All relationships start off with the best of intentions. I know several long-term relationships that have run out of steam, where time really is an anchor, and I wonder if a lifetime is just too long for a single relationship. At least for some of us.
There’s the issue of “the kids,” of course, to consider. But once they’re grown, or close to it, then some couples do call “anchors aweigh.”
Many do not. Sometimes it’s because the relationship is generally working well. Or maybe they stick because they don’t want to be in the desert alone. Other times it’s like that saggy section of a mattress you’ve used for years. You know it’s not that good for you, but it’s been there so long, you’re comfortable with it. It’s too much effort to replace it.

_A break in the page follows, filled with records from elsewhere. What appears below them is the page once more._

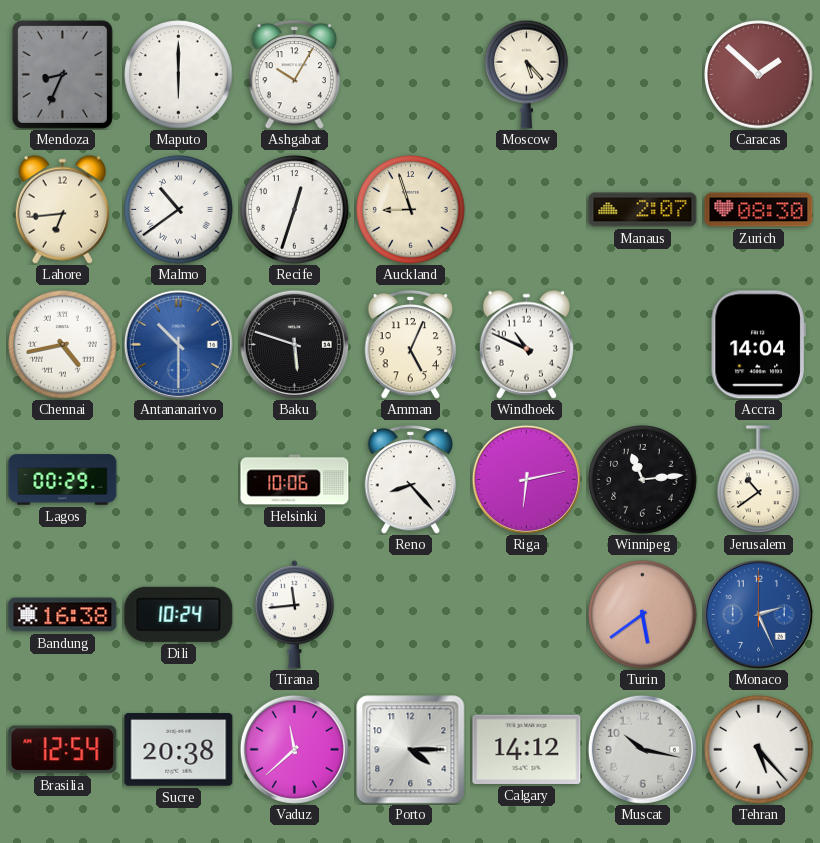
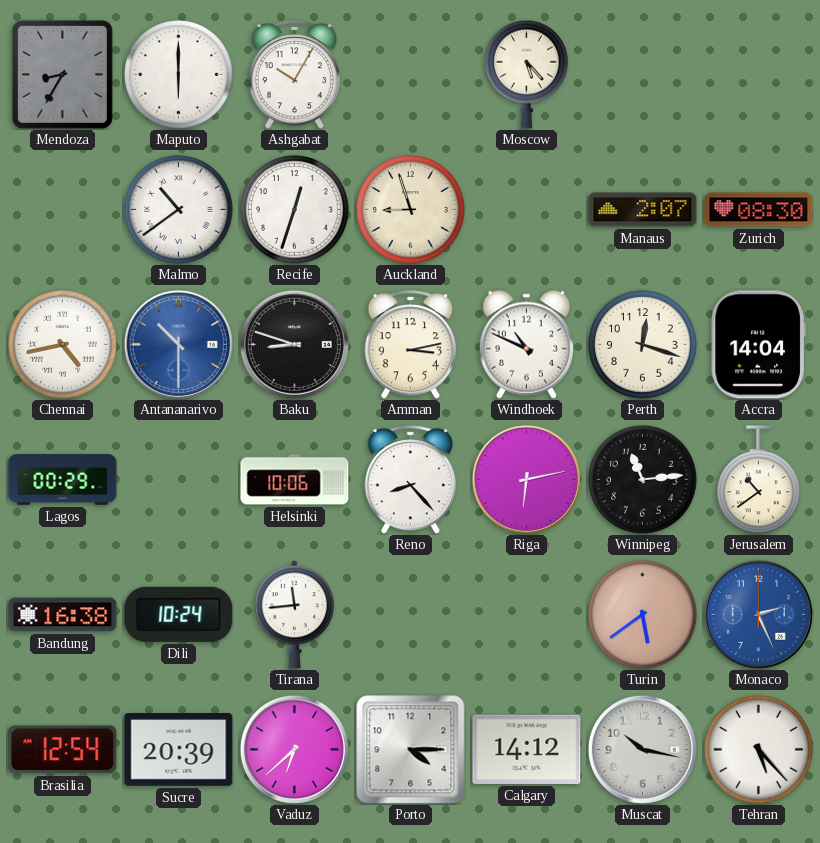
Mendoza: 8:34 -> 8:35
Caracas: 1:52 -> none
Lahore: 6:44 -> none
Baku: 5:48 -> 8:48
Amman: 5:04 -> 3:13
Perth: none -> 12:18
Sucre: 20:38 -> 20:39
Vaduz: 11:38 -> 6:38
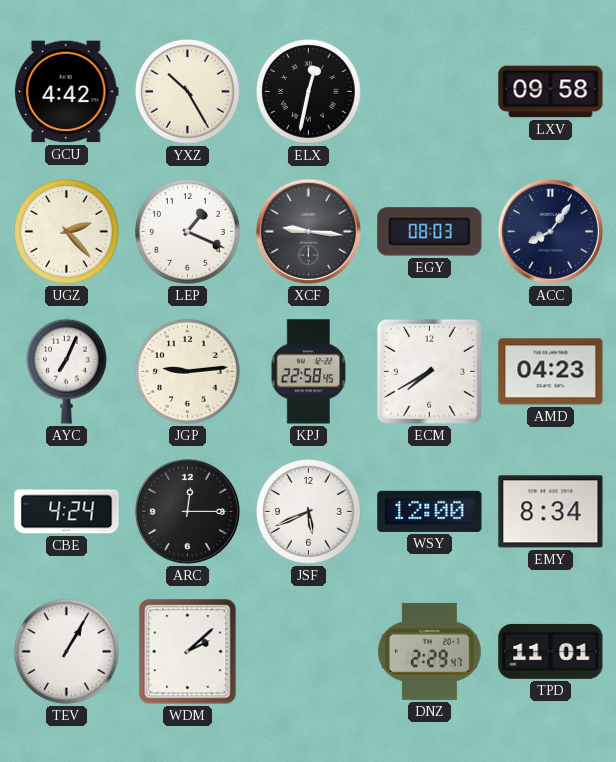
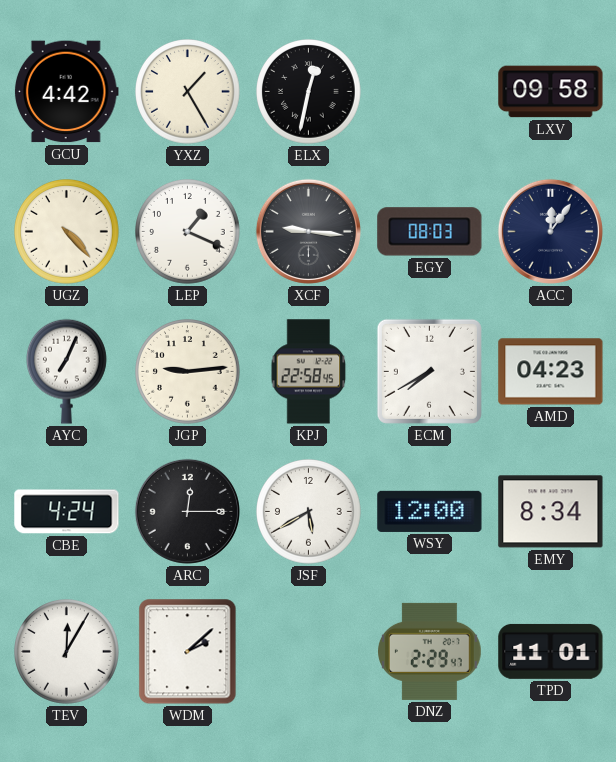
YXZ: 10:25 -> 1:25
UGZ: 2:23 -> 4:23
ACC: 8:06 -> 12:06
JSF: 5:41 -> 5:40
TEV: 1:05 -> 12:05
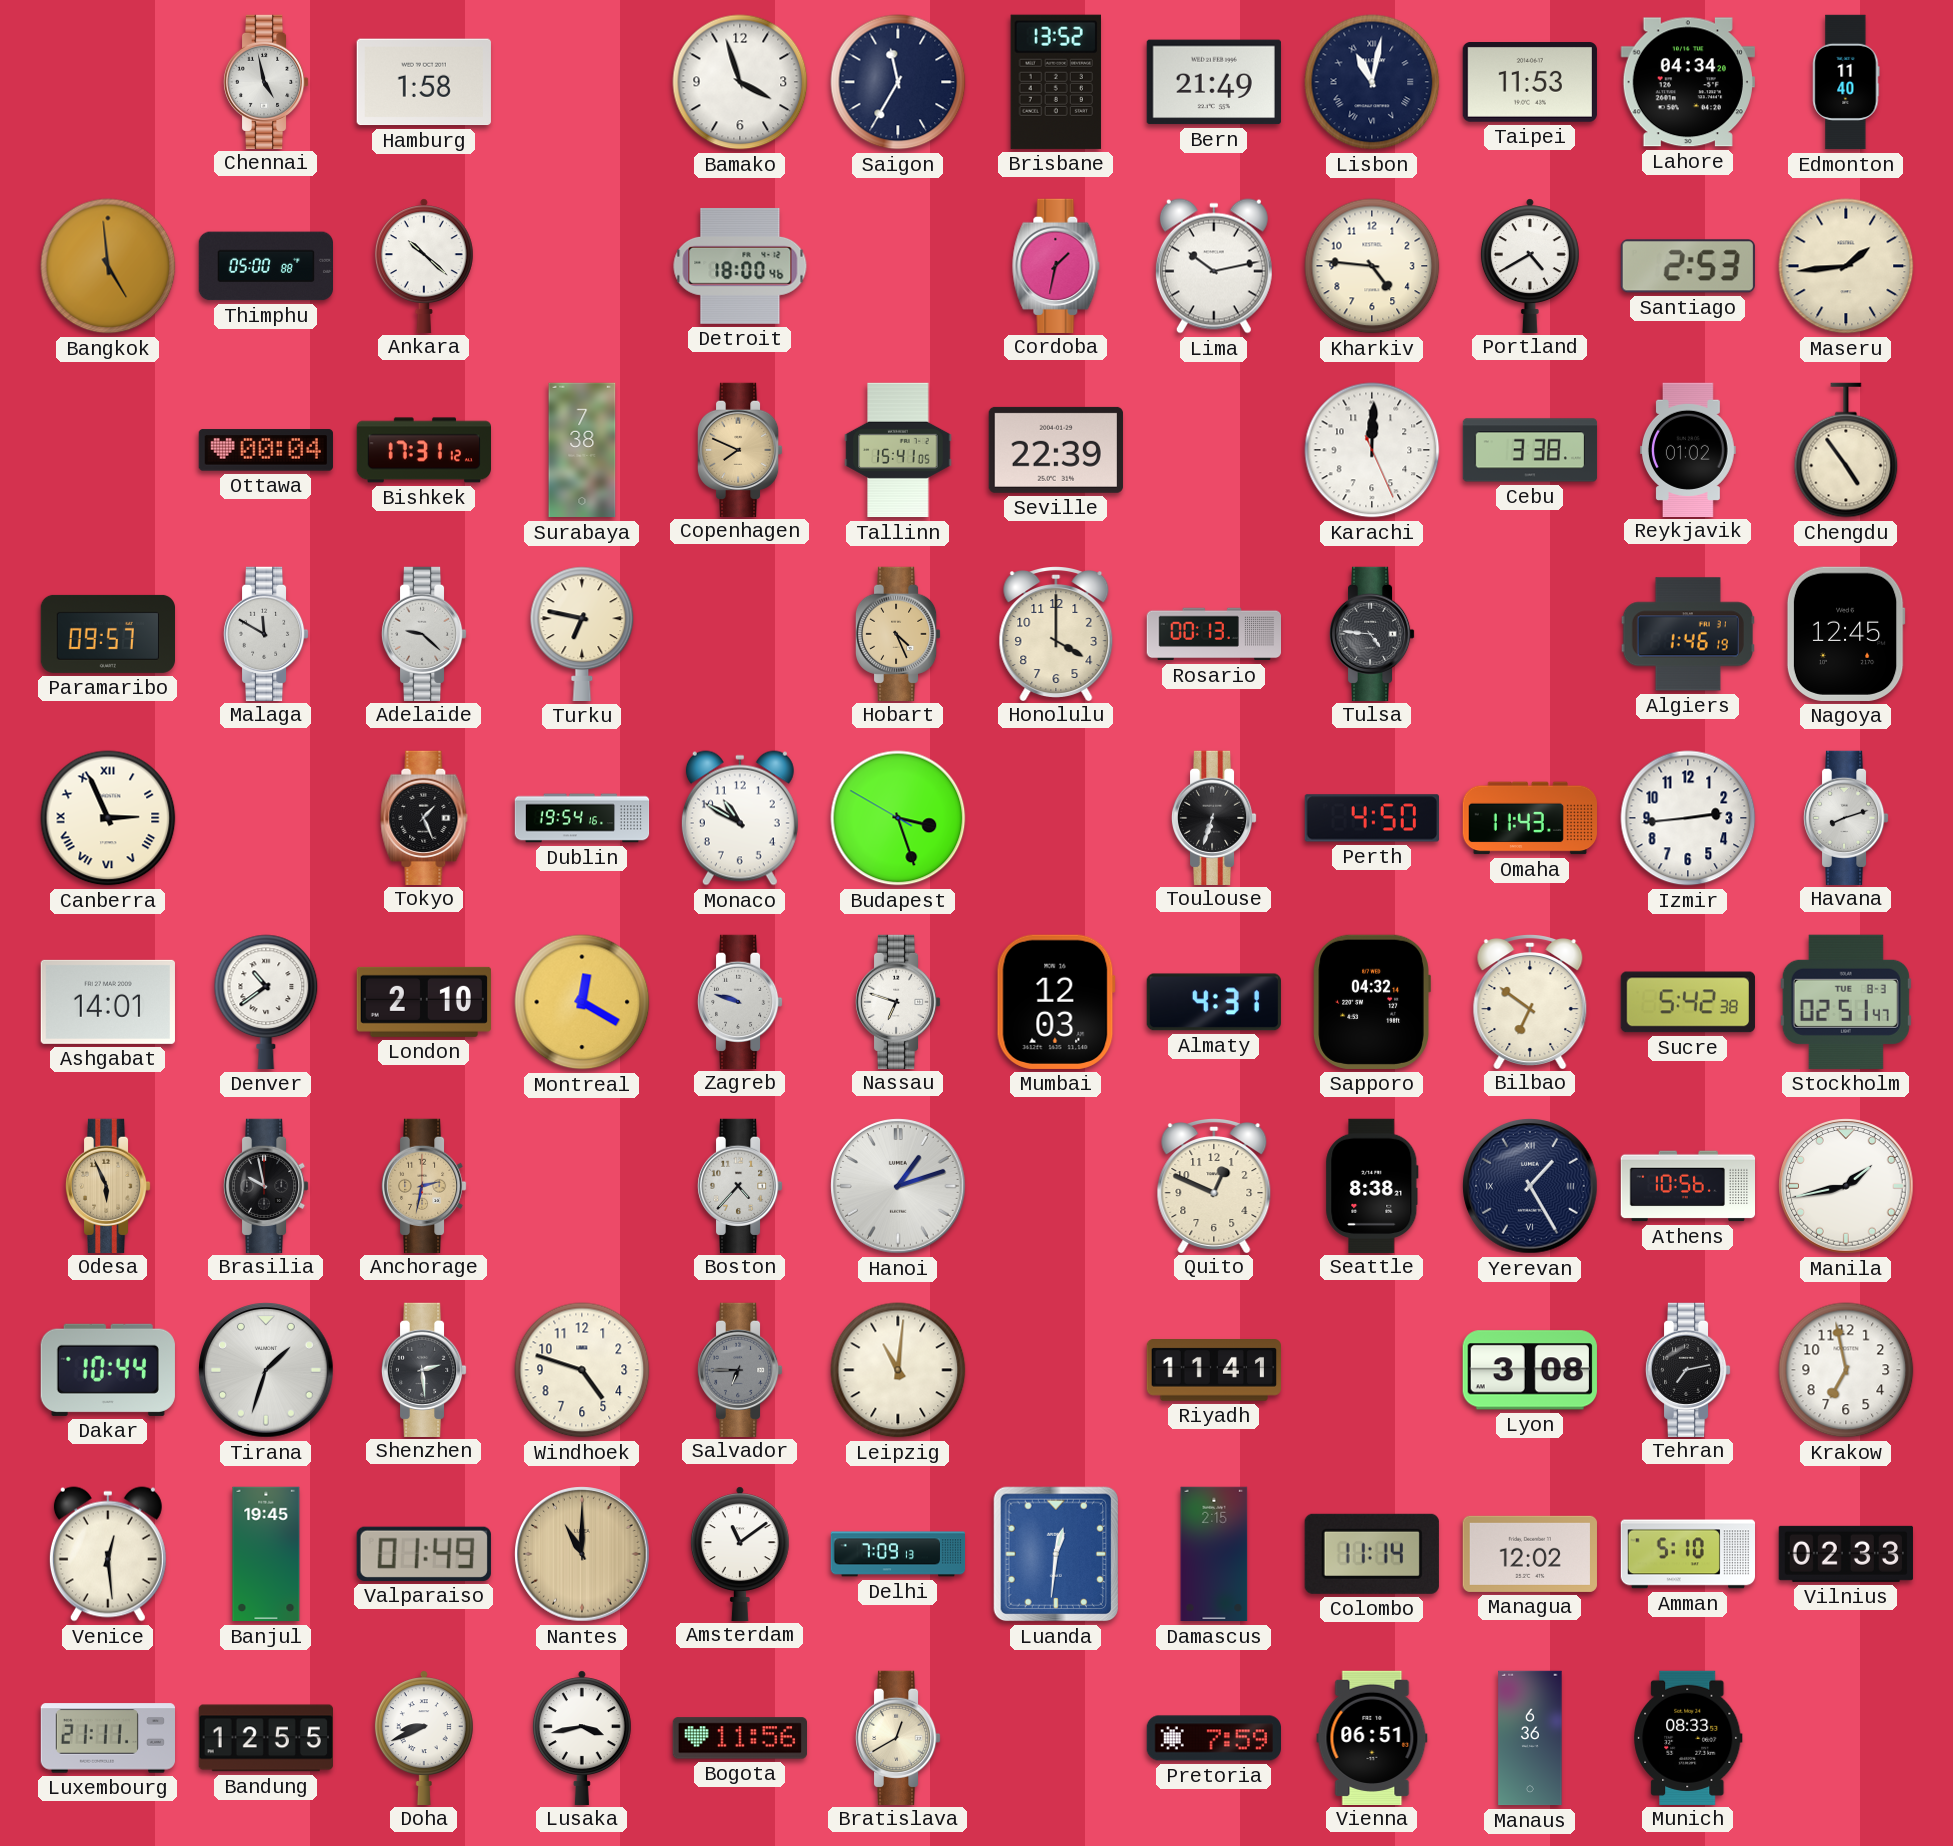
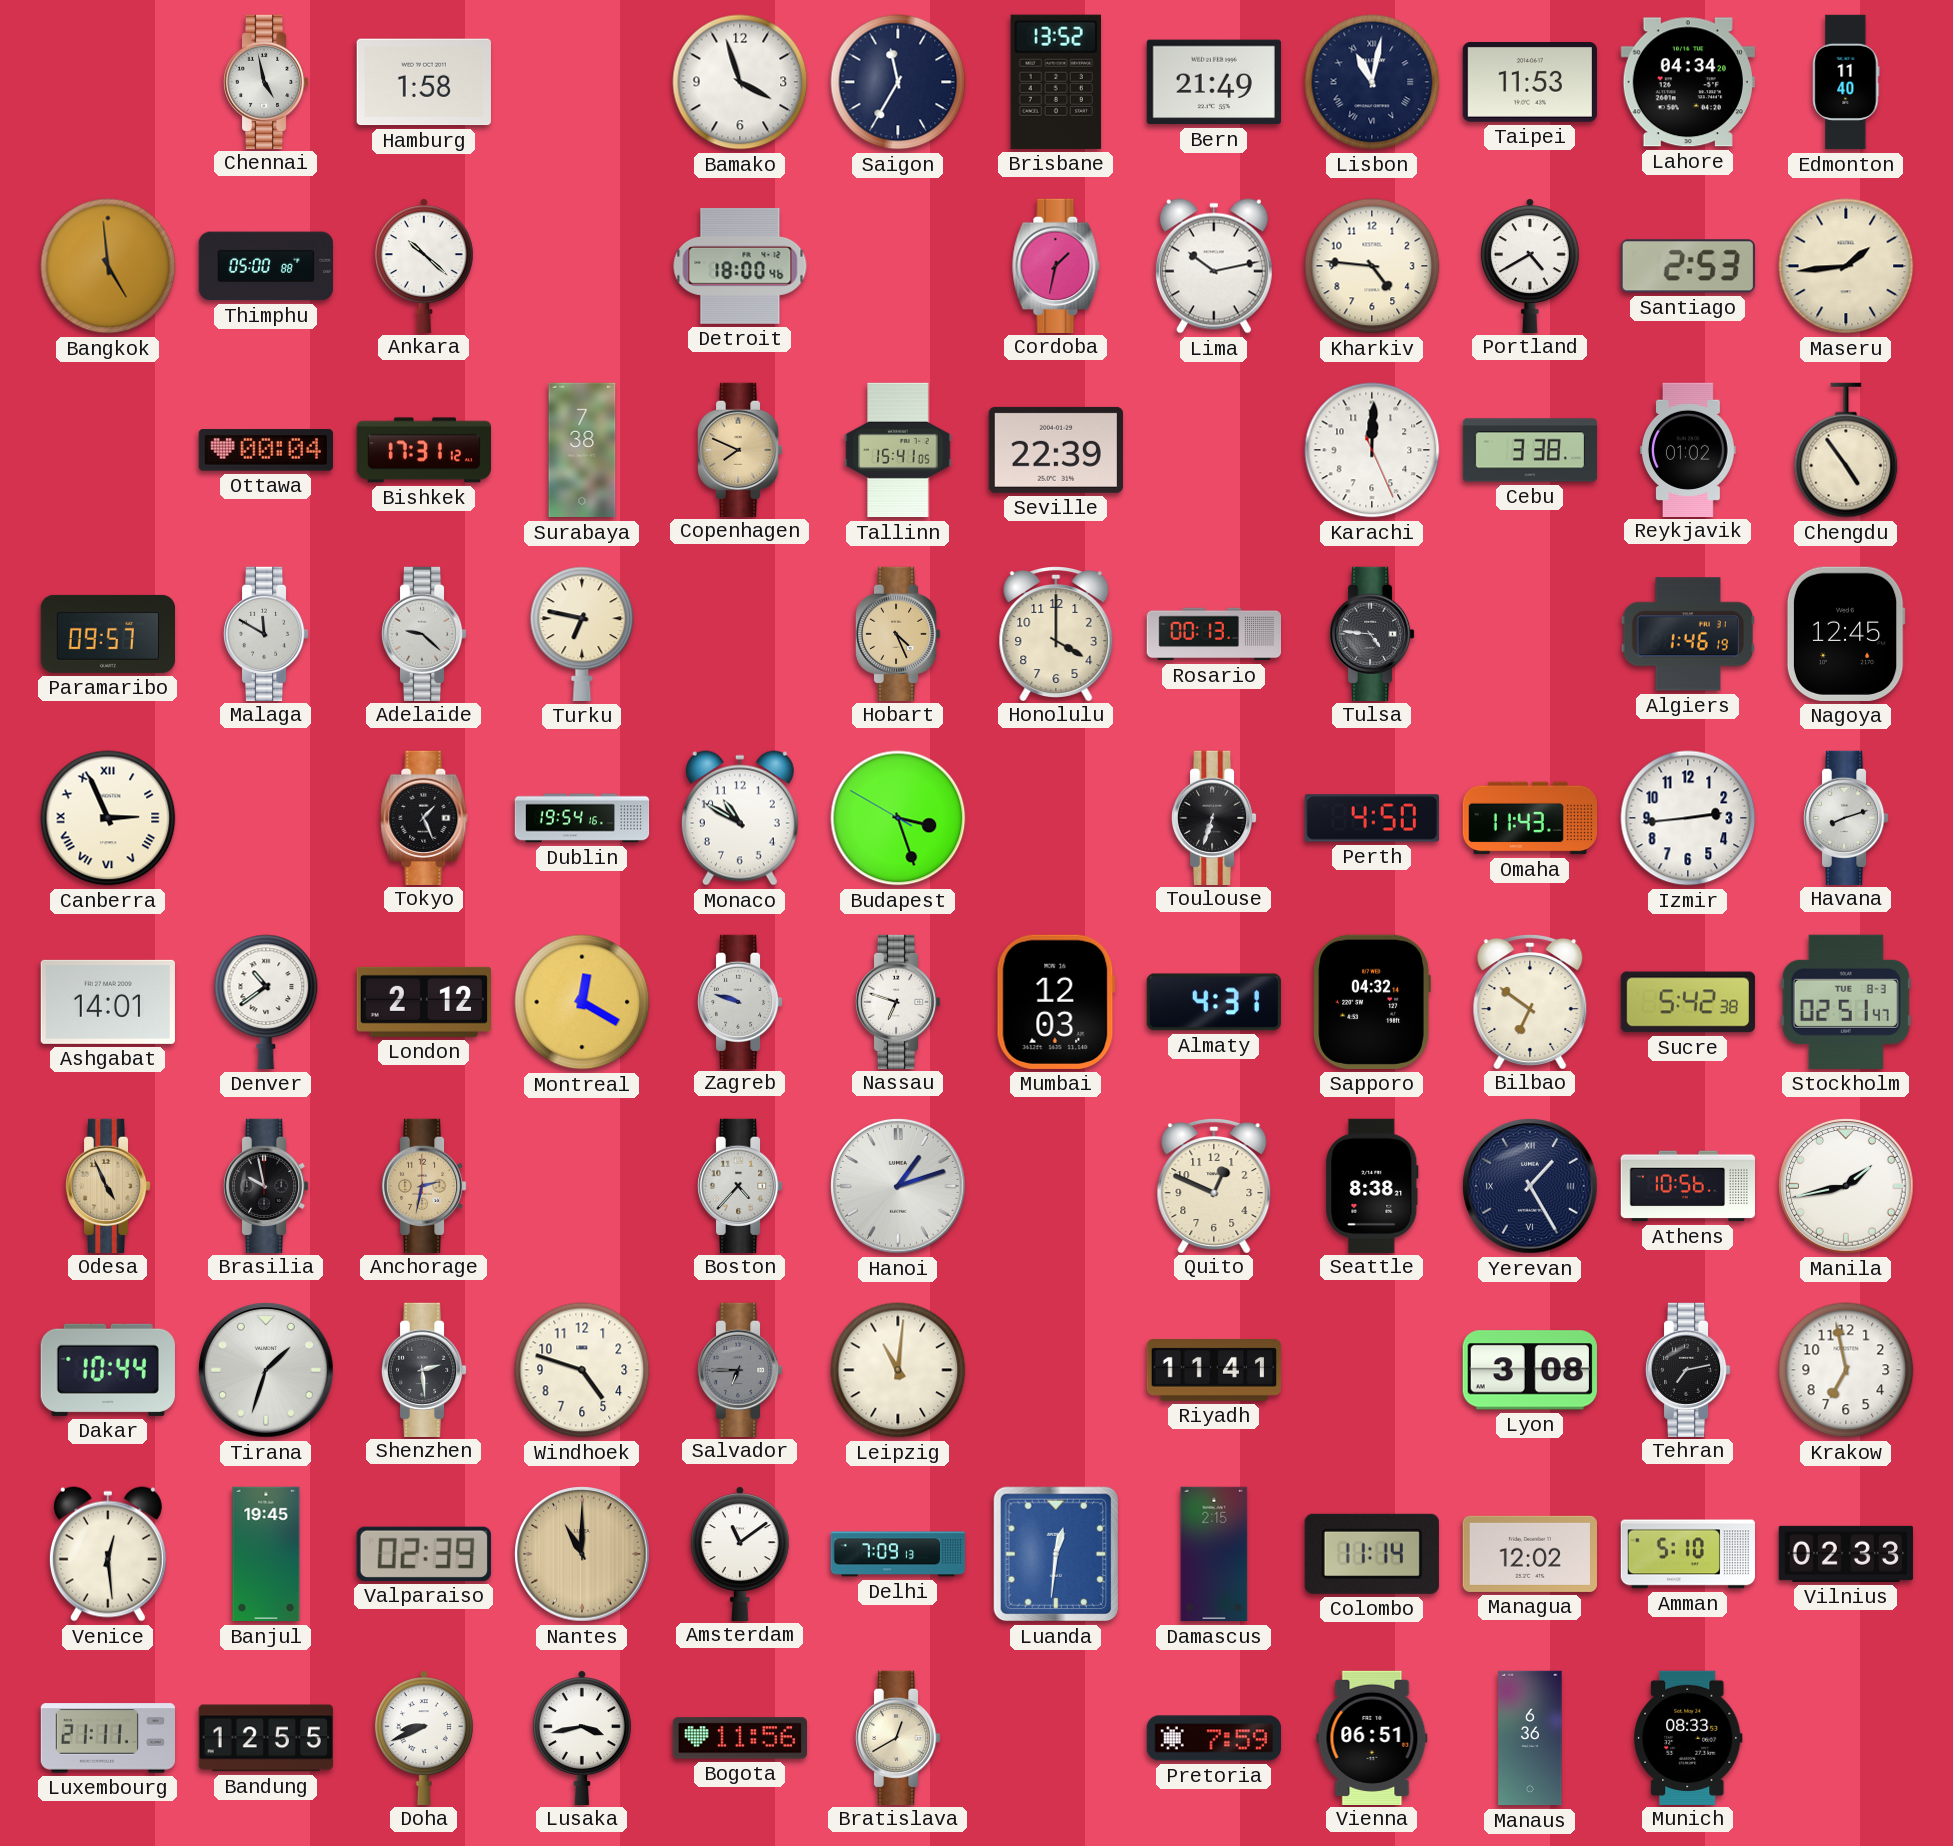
London: 2:10 -> 2:12
Odesa: 5:56 -> 4:56
Valparaiso: 01:49 -> 02:39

As we age and gain experience, we learn that every relationship is a tradeoff. We get certain benefits, but we have to give up some things we might have wanted.
I have two good male friends who date women who have only the physical attributes they like, and not the rest of it. The women they date are constantly taking advantage of them–emotionally and financially– and the relationships never last. I always laugh when they complain about it–they haven’t yet seen that they might find themselves happier and more satisifed if they made different choices. “I can’t meet anyone nice,” they tell me. “Uh huh,” I respond.
I’m all for a hot body, but if there’s nothing upstairs or lots of drama, I’ve had enough experience now to know it ain’t gonna work.
Some tradeoffs are more palatable than others. I thought this morning about what I would’ve had to give up to have the relationship in which the guy wanted us to adopt some biracial kids. I did want to be a mother, strongly, but there were other things that I would not have had. Interactions that would not have been satisfying. So that sacrifice would’ve been too great, even though my pull to motherhood was so strong. Once in a while, good sense prevails.
We only trade off to get what I call “the goodies.” That’s the good stuff in the relationship. I was prepared to make some significant tradeoffs in my last relationship. The “goodies” were really good. But the tradeoff was way too great.
Those of us who find relationships in which we don’t have to give up much at all are lucky.
And if you find one where you don’t have to give up anything, you’re the luckiest person on earth.